En todos los ámbitos, políticos religiosos, médicos, literarios la crítica es esencial. En todos los ámbitos aprender de los errores es fundamental. Someter los yerros a la crítica es necesario. Son una suerte de binomio. Una escuela debería devenir al sumar ambas actitudes. No es así. Poco espacio hay el mundo rápido y líquido para practicar y someterse a la crítica constructiva. La mejor muestra, como en tantos avatares es la ralea política mundial: pocos miembros de esa especie se salvan.
A su lado, los grupos religiosos, sobre todo las sectas fanáticas, no tienen ni la capacidad intelectual ni autocrítica para comprender que el mundo de ayer, el de los dioses fundadores de las religiones ha muerto. Si bien dichos grupos generan decenas de miles de muertos, la culpabilidad es colectiva. En cambio, en medicina, los errores, son individuales, o son responsabilidad de “pocos”: dos o tres galenos.
Karl Popper (1902-1994), uno de los grandes filósofos de la ciencia, reflexionó acerca de la necesidad de hacer de los errores una escuela. Junto con Neil McIntyre (1934-2020), médico y maestro, publicaron en 1983 el texto “The critical attitude in medicine: the need for a new ethics”, acerca de la necesidad de someter el ejercicio médico a la crítica, y, a partir de esa premisa, generar una nueva ética.
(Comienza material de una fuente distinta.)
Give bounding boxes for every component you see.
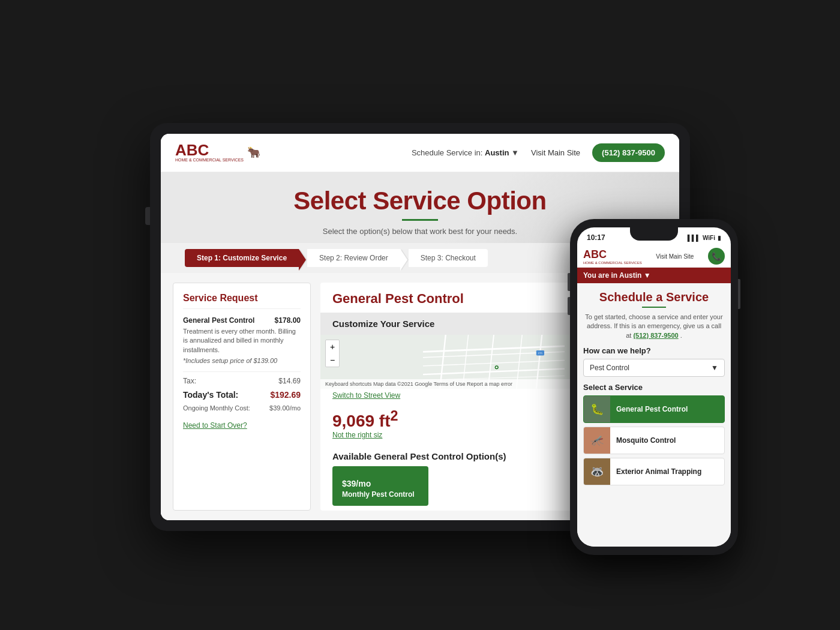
mosquito-control-image: 🦟	[584, 427, 610, 454]
sr-ongoing: Ongoing Monthly Cost: $39.00/mo	[183, 404, 301, 412]
phone-call-button[interactable]: 📞	[708, 248, 725, 265]
map-zoom-controls[interactable]: + −	[325, 340, 340, 367]
phone-vol-down-button	[568, 297, 570, 315]
zoom-in-button[interactable]: +	[326, 340, 339, 353]
sr-item-name: General Pest Control $178.00	[183, 316, 301, 325]
logo-animal-icon: 🐂	[247, 146, 260, 159]
phone-screen: 10:17 ▌▌▌ WiFi ▮ ABC HOME & COMMERCIAL S…	[577, 227, 731, 547]
phone-logo-sub: HOME & COMMERCIAL SERVICES	[583, 261, 642, 265]
phone-header: ABC HOME & COMMERCIAL SERVICES Visit Mai…	[577, 245, 731, 268]
zoom-out-button[interactable]: −	[326, 353, 339, 367]
logo-subtext: HOME & COMMERCIAL SERVICES	[175, 158, 244, 163]
step-2[interactable]: Step 2: Review Order	[307, 249, 400, 267]
tablet-frame: ABC HOME & COMMERCIAL SERVICES 🐂 Schedul…	[150, 123, 690, 531]
phone-schedule-underline	[642, 307, 666, 308]
abc-logo: ABC HOME & COMMERCIAL SERVICES 🐂	[175, 142, 260, 163]
sr-setup-price: *Includes setup price of $139.00	[183, 357, 301, 364]
logo-text: ABC	[175, 142, 244, 158]
mosquito-control-label: Mosquito Control	[610, 436, 682, 445]
option-price: $39/mo	[342, 473, 419, 490]
phone-help-label: How can we help?	[583, 346, 725, 355]
wifi-icon: WiFi	[703, 235, 715, 241]
service-request-title: Service Request	[183, 293, 301, 309]
visit-main-site-link[interactable]: Visit Main Site	[531, 148, 580, 157]
phone-services-label: Select a Service	[583, 383, 725, 392]
svg-text:275: 275	[538, 352, 543, 355]
option-card[interactable]: $39/mo Monthly Pest Control	[332, 466, 428, 506]
page-title: Select Service Option	[161, 187, 679, 215]
phone-time: 10:17	[587, 233, 605, 242]
yard-sqft: 9,069 ft2	[332, 408, 398, 431]
pest-control-label: General Pest Control	[610, 405, 694, 413]
header-right: Schedule Service in: Austin ▼ Visit Main…	[412, 143, 665, 162]
phone-status-icons: ▌▌▌ WiFi ▮	[688, 235, 721, 241]
phone-frame: 10:17 ▌▌▌ WiFi ▮ ABC HOME & COMMERCIAL S…	[570, 219, 738, 555]
animal-trapping-label: Exterior Animal Trapping	[610, 467, 707, 476]
service-request-card: Service Request General Pest Control $17…	[173, 283, 311, 511]
phone-help-dropdown[interactable]: Pest Control ▼	[583, 359, 725, 377]
svg-point-12	[496, 367, 497, 368]
phone-vol-up-button	[568, 273, 570, 291]
phone-service-item-pest-control[interactable]: 🐛 General Pest Control	[583, 395, 725, 423]
phone-location-bar[interactable]: You are in Austin ▼	[577, 268, 731, 283]
signal-icon: ▌▌▌	[688, 235, 700, 241]
phone-power-button	[738, 279, 740, 309]
phone-service-item-animal[interactable]: 🦝 Exterior Animal Trapping	[583, 458, 725, 485]
phone-service-item-mosquito[interactable]: 🦟 Mosquito Control	[583, 427, 725, 454]
step-3[interactable]: Step 3: Checkout	[409, 249, 488, 267]
sr-item-desc: Treatment is every other month. Billing …	[183, 327, 301, 355]
phone-visit-main[interactable]: Visit Main Site	[656, 253, 694, 260]
not-right-size-link[interactable]: Not the right siz	[332, 431, 398, 439]
start-over-link[interactable]: Need to Start Over?	[183, 421, 247, 430]
phone-schedule-title: Schedule a Service	[583, 290, 725, 304]
phone-notch	[630, 227, 678, 241]
phone-body: Schedule a Service To get started, choos…	[577, 283, 731, 547]
phone-emergency-link[interactable]: (512) 837-9500	[633, 332, 678, 339]
sr-tax: Tax: $14.69	[183, 377, 301, 385]
step-1[interactable]: Step 1: Customize Service	[185, 249, 299, 267]
phone-schedule-text: To get started, choose a service and ent…	[583, 313, 725, 340]
phone-abc-logo: ABC HOME & COMMERCIAL SERVICES	[583, 248, 642, 265]
battery-icon: ▮	[718, 235, 721, 241]
phone-button[interactable]: (512) 837-9500	[592, 143, 665, 162]
schedule-service-label: Schedule Service in: Austin ▼	[412, 148, 519, 157]
sr-total: Today's Total: $192.69	[183, 390, 301, 400]
tablet-header: ABC HOME & COMMERCIAL SERVICES 🐂 Schedul…	[161, 134, 679, 172]
animal-trapping-image: 🦝	[584, 458, 610, 485]
pest-control-image: 🐛	[584, 396, 610, 422]
tablet-side-button	[145, 207, 150, 225]
title-underline	[402, 219, 438, 221]
option-name: Monthly Pest Control	[342, 490, 419, 499]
El texto en cuestión no sólo no ha envejecido. La necesidad de refundar la medicina es cada vez más necesaria. Refundar significa regresar a los orígenes de la profesión, retomar el vínculo humano entre humanos, reinventar la escucha y la mirada. La aparatología ha permitido prolongar la vida, pero, lamentablemente, se ha interpuesto entre quien requiere hablar antes de someterse a incontables exámenes de laboratorio y de gabinete.
Popper y Mcintyre subrayan la necesidad de aprender de los errores de otros y de los personales. Así como debería existir una “Escuela del dolor”, sería prudente fundar una “Escuela de errores”. La esencia de esta escuela sería el ejercicio crítico de colegas. Hacerlo permitiría entender las razones del yerro y evitar su repetición.
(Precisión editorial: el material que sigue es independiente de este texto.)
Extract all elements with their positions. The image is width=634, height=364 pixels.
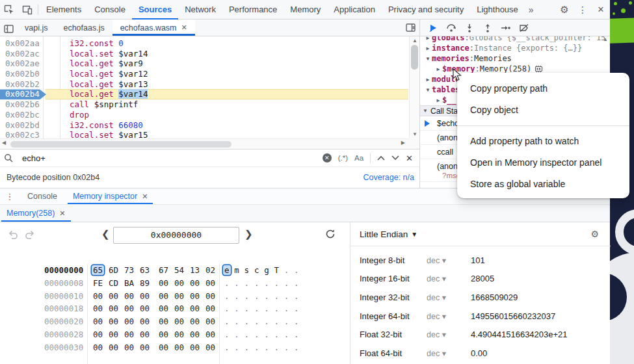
hex-byte[interactable]: 00 [190,291,200,301]
code-line[interactable]: 0x002aai32.const 0 [0,38,409,49]
regex-toggle[interactable]: (.*) [338,154,348,162]
next-page-icon[interactable]: ❯ [244,228,253,240]
resume-script-icon[interactable] [425,21,441,35]
coverage-link[interactable]: Coverage: n/a [363,173,414,182]
hex-byte[interactable]: 00 [205,317,215,326]
close-file-tab-icon[interactable]: ✕ [181,23,187,32]
scope-row-globals[interactable]: ▶globals: Globals {$__stack_pointer: 15 [420,36,610,43]
hex-byte[interactable]: 00 [190,278,200,288]
value-settings-gear-icon[interactable]: ⚙ [590,229,599,239]
hex-byte[interactable]: 00 [159,278,168,288]
tab-memory[interactable]: Memory [284,0,327,20]
tab-console[interactable]: Console [88,0,132,20]
ascii-char[interactable]: . [244,278,250,288]
code-line[interactable]: 0x002aelocal.get $var9 [0,58,409,69]
ascii-char[interactable]: . [234,330,239,339]
triangle-collapsed-icon[interactable]: ▶ [434,66,442,72]
hex-byte[interactable]: 00 [174,317,184,326]
hex-byte[interactable]: 6D [109,265,118,275]
hex-byte[interactable]: 13 [190,265,200,275]
ascii-char[interactable]: . [224,278,230,288]
ascii-char[interactable]: . [284,291,289,301]
hex-byte[interactable]: 89 [140,278,150,288]
ascii-char[interactable]: . [254,291,259,301]
toggle-debugger-sidebar-icon[interactable] [401,19,419,37]
ascii-char[interactable]: . [274,304,280,313]
value-format-select[interactable]: dec ▾ [427,330,471,339]
ascii-char[interactable]: . [284,278,289,288]
hex-byte[interactable]: 00 [174,278,184,288]
ascii-char[interactable]: . [254,304,259,313]
address-input[interactable]: 0x00000000 [113,227,239,244]
ascii-char[interactable]: . [244,291,250,301]
menu-item-add-property-path-to-watch[interactable]: Add property path to watch [457,131,629,152]
ascii-char[interactable]: . [294,317,299,326]
previous-page-icon[interactable]: ❮ [101,228,110,240]
triangle-expanded-icon[interactable]: ▼ [424,56,432,62]
hex-byte[interactable]: 00 [159,343,168,352]
hex-byte[interactable]: 00 [124,343,134,352]
ascii-char[interactable]: . [254,278,259,288]
ascii-char[interactable]: m [234,265,239,275]
menu-item-copy-property-path[interactable]: Copy property path [457,78,629,99]
hex-byte[interactable]: 00 [190,343,200,352]
ascii-char[interactable]: . [294,278,299,288]
hex-byte[interactable]: 00 [205,304,215,313]
hex-byte[interactable]: 00 [124,291,134,301]
hex-byte[interactable]: 67 [159,265,168,275]
ascii-char[interactable]: . [274,291,280,301]
settings-gear-icon[interactable]: ⚙ [555,1,574,19]
tab-privacy-and-security[interactable]: Privacy and security [382,0,470,20]
menu-item-store-as-global-variable[interactable]: Store as global variable [457,174,629,195]
inspect-element-icon[interactable] [0,1,18,19]
device-toolbar-icon[interactable] [18,1,36,19]
ascii-char[interactable]: . [264,291,269,301]
hex-byte[interactable]: 00 [159,304,168,313]
hex-byte[interactable]: 00 [174,343,184,352]
hex-byte[interactable]: 00 [124,304,134,313]
ascii-char[interactable]: . [264,304,269,313]
hex-byte[interactable]: 00 [93,317,103,326]
ascii-char[interactable]: . [294,343,299,352]
hex-byte[interactable]: 00 [140,317,150,326]
hex-row[interactable]: 00000000656D736367541302emscgT.. [0,264,350,277]
hex-byte[interactable]: 00 [109,343,118,352]
triangle-collapsed-icon[interactable]: ▶ [424,46,432,51]
ascii-char[interactable]: . [234,317,239,326]
ascii-char[interactable]: . [224,317,230,326]
hex-byte[interactable]: 00 [93,291,103,301]
ascii-char[interactable]: . [264,278,269,288]
hex-byte[interactable]: 00 [93,304,103,313]
ascii-char[interactable]: . [224,304,230,313]
triangle-collapsed-icon[interactable]: ▶ [424,77,432,83]
ascii-char[interactable]: . [224,291,230,301]
hex-byte[interactable]: 00 [140,343,150,352]
step-over-icon[interactable] [443,21,459,35]
tab-sources[interactable]: Sources [132,0,178,20]
file-tab-vapi-js[interactable]: vapi.js [17,20,55,36]
ascii-char[interactable]: . [264,343,269,352]
menu-item-copy-object[interactable]: Copy object [457,99,629,121]
close-drawer-tab-icon[interactable]: ✕ [142,192,148,201]
scope-row-instance[interactable]: ▶instance: Instance {exports: {…}} [420,43,610,53]
hex-byte[interactable]: 00 [174,330,184,339]
hex-byte[interactable]: 00 [109,304,118,313]
search-previous-icon[interactable] [377,155,385,161]
ascii-char[interactable]: . [274,317,280,326]
ascii-char[interactable]: . [224,330,230,339]
ascii-char[interactable]: c [254,265,259,275]
drawer-tab-console[interactable]: Console [20,188,65,204]
step-out-icon[interactable] [480,21,495,35]
step-into-icon[interactable] [462,21,477,35]
code-horizontal-scrollbar[interactable]: ◀ ▶ [0,138,409,149]
hex-dump-grid[interactable]: 00000000656D736367541302emscgT..00000008… [0,264,350,364]
code-line[interactable]: 0x002b0local.get $var12 [0,69,409,79]
toggle-navigator-sidebar-icon[interactable] [0,20,17,38]
ascii-char[interactable]: . [244,330,250,339]
code-line[interactable]: 0x002b2local.get $var13 [0,79,409,90]
hex-row[interactable]: 000000200000000000000000........ [0,315,350,328]
hex-byte[interactable]: 00 [109,291,118,301]
triangle-collapsed-icon[interactable]: ▶ [434,98,442,103]
match-case-toggle[interactable]: Aa [354,154,363,162]
ascii-char[interactable]: . [234,343,239,352]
Al cavilar sobre el incremento del conocimiento los autores cuestionan, ¿se aprende por acumulación o por corrección? Ambas posibilidades son válidas e incluso se complementan. Conocer deviene en nuevos conocimientos; al sumarse toda la información se sabe más, se conoce más. Entender el origen y las causas de las equivocaciones permite evitarlas y con suerte entender la fuente, lo que impediría repetir el yerro. En este aspecto la ética es un pilar. Los médicos que laboran arropados por ella suelen crecer al reconocer sus errores y permitir que la crítica los desvele. La ética, aunada a la crítica, impide el ascenso del autoritarismo y sus nefandas consecuencias. El médico cuya actuación sigue los preceptos de la ética médica crece al comprender sus equivocaciones. El galeno que privilegia la relación con sus pacientes progresa al escuchar las percepciones de quien busca ayuda. En este aspecto, y retomando la idea de la “Escuela del error” la retroalimentación es básica.
Es menester, asimismo, diferenciar entre pequeños errores —todos los médicos los cometemos— versus negligencia. Los primeros, mientras no generen daños irremediables se comprenden; la negligencia nunca debe aceptarse. De ahí la necesidad de la ética.
Tanto a Séneca el Joven, como a Cicerón o a San Agustín de Hipona, se le ha atribuido, palabras menos, palabras más, la frase, Errare humanum est, sed perseverare diabolicum (errar es humano, pero perseverar en el error es diabólico). La crítica constructiva es una gran medicina; prescribirla y ejercerla es necesario.